# NEED HELP FINDING TRANSMISSION DIPSTICK !!!!!



## curiousgeorge1974 (Feb 28, 2009)

I know this is going to sound absurd but I cannot find the dipstick for the transmission and I want to check the level. Anybody?


----------



## Jxander (Aug 5, 2008)

*Re: NEED HELP FINDING TRANSMISSION DIPSTICK !!!!! (curiousgeorge1974)*

I'm new to Touregs but I'm pretty sure you have a transmission with lifetime fluid and NO dipstick for checking level. Checking transmission fill can only be accomplished with car level, transmission at designated temp, and from underneath via a fill/level plug. Not simple without a lift, but it could be done.


----------



## TREGinginCO (Jan 4, 2004)

*Re: NEED HELP FINDING TRANSMISSION DIPSTICK !!!!! (Jxander)*

There is no dipstick. As stated in the previous post the transmission has a lifetime fill in it.


----------



## treg4574 (Apr 14, 2004)

*Re: NEED HELP FINDING TRANSMISSION DIPSTICK !!!!! (curiousgeorge1974)*

There is not a dipstick. With the transmission fluid at about 100 degrees Fahrenheit, you open the top fluid access hole. The fluid should be even with the bottom of the fill hole at that temperature. 
It is a pain since it has to be done from under the vehicle, in a hard to access spot, and at a certain fluid temperature.
I would just look under for leaks. If you don't see any evidence of leaks, assume the fluid level is correct.
And the real question is Lifetime Transmission Fluid defined as the life of the vehicle or the life of the VW warranty? 

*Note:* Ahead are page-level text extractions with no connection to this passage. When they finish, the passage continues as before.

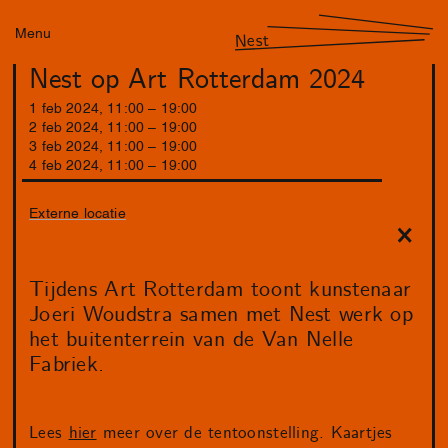
Menu
Nest
Nest op Art Rotterdam 2024
1
feb
2024
,
11
:
00
–
19
:
00
2
feb
2024
,
11
:
00
–
19
:
00
3
feb
2024
,
11
:
00
–
19
:
00
4
feb
2024
,
11
:
00
–
19
:
00
Externe locatie
Tijdens Art Rotterdam toont kunstenaar
Joeri Woudstra samen met Nest werk op
het buitenterrein van de Van Nelle
Fabriek.
Lees
hier
meer over de tentoonstelling. Kaartjes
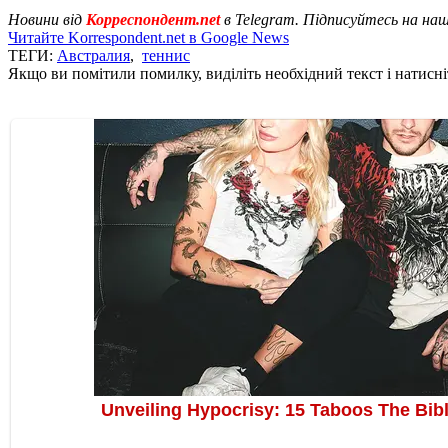
Новини від
Корреспондент.net
в Telegram. Підписуйтесь на на
Читайте Korrespondent.net в Google News
ТЕГИ:
Австралия
,
теннис
Якщо ви помітили помилку, виділіть необхідний текст і натисніт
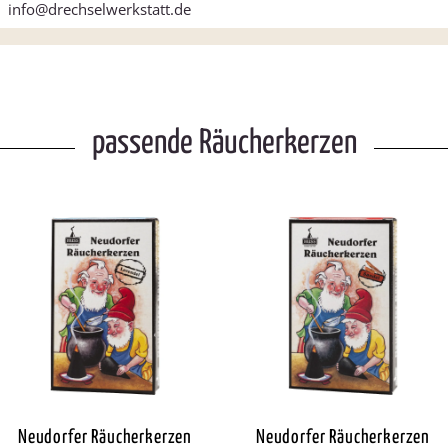
info@drechselwerkstatt.de
passende Räucherkerzen
Neudorfer Räucherkerzen
Neudorfer Räucherkerzen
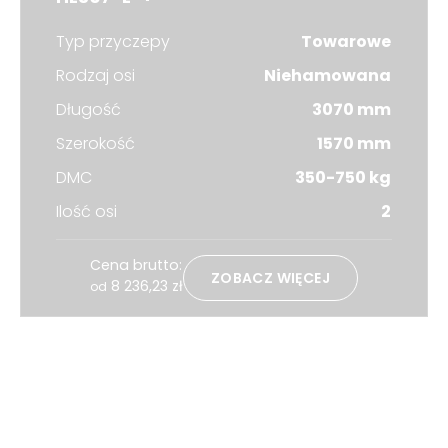
Typ przyczepy
Towarowe
Rodzaj osi
Niehamowana
Długość
3070 mm
Szerokość
1570 mm
DMC
350-750 kg
Ilość osi
2
Cena brutto:
ZOBACZ WIĘCEJ
8 236,23
zł
od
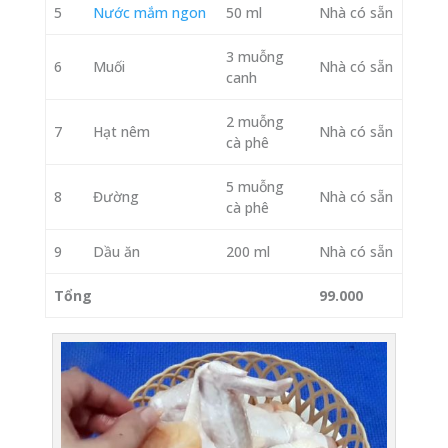
5
Nước mắm ngon
50 ml
Nhà có sẵn
3 muỗng
6
Muối
Nhà có sẵn
canh
2 muỗng
7
Hạt nêm
Nhà có sẵn
cà phê
5 muỗng
8
Đường
Nhà có sẵn
cà phê
9
Dầu ăn
200 ml
Nhà có sẵn
Tổng
99.000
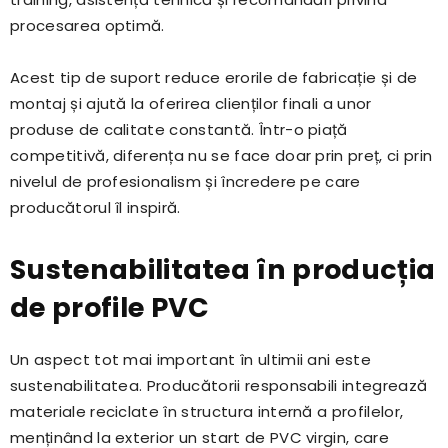
procesarea optimă.
Acest tip de suport reduce erorile de fabricație și de
montaj și ajută la oferirea clienților finali a unor
produse de calitate constantă. Într-o piață
competitivă, diferența nu se face doar prin preț, ci prin
nivelul de profesionalism și încredere pe care
producătorul îl inspiră.
Sustenabilitatea în producția
de profile PVC
Un aspect tot mai important în ultimii ani este
sustenabilitatea. Producătorii responsabili integrează
materiale reciclate în structura internă a profilelor,
menținând la exterior un start de PVC virgin, care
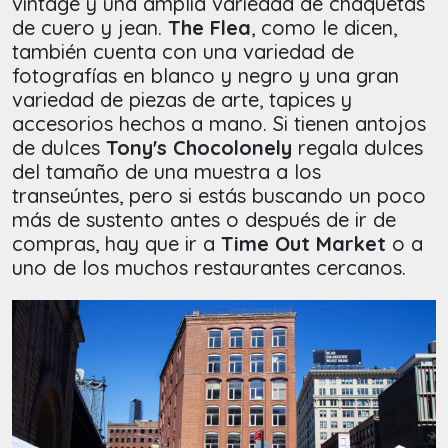
vintage y una amplia variedad de chaquetas
de cuero y jean.
The Flea
, como le dicen,
también cuenta con una variedad de
fotografías en blanco y negro y una gran
variedad de piezas de arte, tapices y
accesorios hechos a mano. Si tienen antojos
de dulces
Tony's Chocolonely
regala dulces
del tamaño de una muestra a los
transeúntes, pero si estás buscando un poco
más de sustento antes o después de ir de
compras, hay que ir a
Time Out Market
o a
uno de los muchos restaurantes cercanos.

_Modified by treg4574 at 1:43 AM 3-1-2009_


----------



## Ike 3.2 (Aug 1, 2007)

Who you callin' dipstick?


----------



## vr6vwpride (Apr 15, 2008)

*Re: (Ike 3.2)*

jimmy!!!!!!!!!!!!!!!


----------



## VegasMatt (Aug 30, 2006)

*Re: (vr6vwpride)*


_Quote, originally posted by *vr6vwpride* »_jimmy!!!!!!!!!!!!!!!










Just what I was thinking: http://www.youtube.com/watch?v=Mj5ms9PJDNY








Matt


----------



## oooodriver (Aug 19, 2005)

*Re: (VegasMatt)*

my train of thought for vw trannys is, if its not leakin it must be full.


----------